- _Problem to solve_
Repeat the records below exactly, leaving out every picture.

- _Extracted data_
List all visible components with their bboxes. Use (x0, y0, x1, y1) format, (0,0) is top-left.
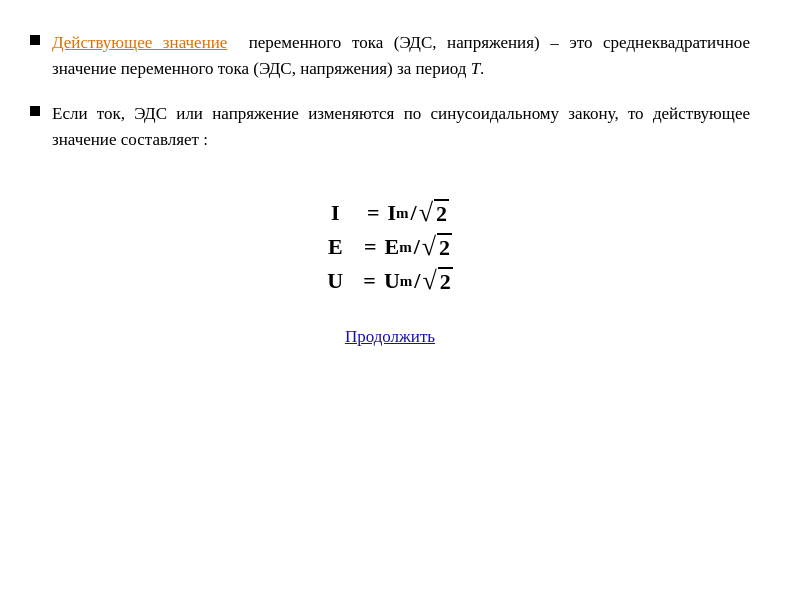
continue-link[interactable]: Продолжить (345, 327, 435, 347)
sqrt-inner-U: 2 (438, 267, 453, 295)
formula-I-slash: / (411, 200, 417, 226)
formula-I-sub: m (396, 205, 409, 222)
sqrt-inner-I: 2 (434, 199, 449, 227)
page: Действующее значение переменного тока (Э… (0, 0, 800, 600)
formula-I-sqrt: √ 2 (419, 199, 449, 227)
bullet-text-1: Действующее значение переменного тока (Э… (52, 30, 750, 83)
sqrt-symbol-U: √ (422, 268, 436, 294)
formula-U-rhs: Um / √ 2 (384, 267, 453, 295)
formula-U-slash: / (414, 268, 420, 294)
formula-I-lhs: I (331, 200, 359, 226)
continue-link-container: Продолжить (30, 327, 750, 347)
formula-E-eq: = (364, 234, 377, 260)
formula-U-eq: = (363, 268, 376, 294)
bullet-icon-1 (30, 35, 40, 45)
formula-E-lhs: E (328, 234, 356, 260)
bullet-text-2: Если ток, ЭДС или напряжение изменяются … (52, 101, 750, 154)
formula-U-base: U (384, 268, 400, 294)
formula-U-lhs: U (327, 268, 355, 294)
formula-U: U = Um / √ 2 (327, 267, 452, 295)
bullet-list: Действующее значение переменного тока (Э… (30, 30, 750, 171)
bullet-item-1: Действующее значение переменного тока (Э… (30, 30, 750, 83)
italic-T: T (471, 59, 480, 78)
formula-E-sub: m (399, 239, 412, 256)
sqrt-symbol-I: √ (419, 200, 433, 226)
bullet-text-2-content: Если ток, ЭДС или напряжение изменяются … (52, 104, 750, 149)
highlight-text: Действующее значение (52, 33, 227, 52)
formula-I: I = Im / √ 2 (331, 199, 449, 227)
formula-E-sqrt: √ 2 (422, 233, 452, 261)
formula-I-base: I (388, 200, 397, 226)
sqrt-symbol-E: √ (422, 234, 436, 260)
formula-E-base: E (384, 234, 399, 260)
formula-I-eq: = (367, 200, 380, 226)
formula-E: E = Em / √ 2 (328, 233, 452, 261)
formula-E-slash: / (414, 234, 420, 260)
bullet-item-2: Если ток, ЭДС или напряжение изменяются … (30, 101, 750, 154)
formula-U-sqrt: √ 2 (422, 267, 452, 295)
sqrt-inner-E: 2 (437, 233, 452, 261)
formula-E-rhs: Em / √ 2 (384, 233, 452, 261)
bullet-icon-2 (30, 106, 40, 116)
formula-I-rhs: Im / √ 2 (388, 199, 449, 227)
formula-U-sub: m (400, 273, 413, 290)
formulas-block: I = Im / √ 2 E = Em / √ 2 (30, 199, 750, 295)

- _Solution_
List all visible components with their bboxes. Use (x0, y0, x1, y1) format, (0,0) is top-left.
continue-link[interactable]: Продолжить (345, 327, 435, 347)
sqrt-inner-U: 2 (438, 267, 453, 295)
formula-I-slash: / (411, 200, 417, 226)
formula-I-sub: m (396, 205, 409, 222)
sqrt-inner-I: 2 (434, 199, 449, 227)
page: Действующее значение переменного тока (Э… (0, 0, 800, 600)
formula-I-sqrt: √ 2 (419, 199, 449, 227)
bullet-text-1: Действующее значение переменного тока (Э… (52, 30, 750, 83)
sqrt-symbol-U: √ (422, 268, 436, 294)
formula-U-rhs: Um / √ 2 (384, 267, 453, 295)
formula-U-slash: / (414, 268, 420, 294)
formula-I-lhs: I (331, 200, 359, 226)
continue-link-container: Продолжить (30, 327, 750, 347)
formula-E-eq: = (364, 234, 377, 260)
formula-U-eq: = (363, 268, 376, 294)
bullet-icon-1 (30, 35, 40, 45)
formula-E-lhs: E (328, 234, 356, 260)
bullet-text-2: Если ток, ЭДС или напряжение изменяются … (52, 101, 750, 154)
formula-U-base: U (384, 268, 400, 294)
formula-U-lhs: U (327, 268, 355, 294)
formula-U: U = Um / √ 2 (327, 267, 452, 295)
bullet-list: Действующее значение переменного тока (Э… (30, 30, 750, 171)
bullet-item-1: Действующее значение переменного тока (Э… (30, 30, 750, 83)
italic-T: T (471, 59, 480, 78)
formula-E-sub: m (399, 239, 412, 256)
sqrt-symbol-I: √ (419, 200, 433, 226)
bullet-text-2-content: Если ток, ЭДС или напряжение изменяются … (52, 104, 750, 149)
highlight-text: Действующее значение (52, 33, 227, 52)
formula-I: I = Im / √ 2 (331, 199, 449, 227)
formula-E-sqrt: √ 2 (422, 233, 452, 261)
formula-I-base: I (388, 200, 397, 226)
sqrt-symbol-E: √ (422, 234, 436, 260)
formula-E-base: E (384, 234, 399, 260)
formula-I-eq: = (367, 200, 380, 226)
formula-E: E = Em / √ 2 (328, 233, 452, 261)
formula-E-slash: / (414, 234, 420, 260)
bullet-item-2: Если ток, ЭДС или напряжение изменяются … (30, 101, 750, 154)
formula-U-sqrt: √ 2 (422, 267, 452, 295)
sqrt-inner-E: 2 (437, 233, 452, 261)
formula-E-rhs: Em / √ 2 (384, 233, 452, 261)
bullet-icon-2 (30, 106, 40, 116)
formula-I-rhs: Im / √ 2 (388, 199, 449, 227)
formula-U-sub: m (400, 273, 413, 290)
formulas-block: I = Im / √ 2 E = Em / √ 2 (30, 199, 750, 295)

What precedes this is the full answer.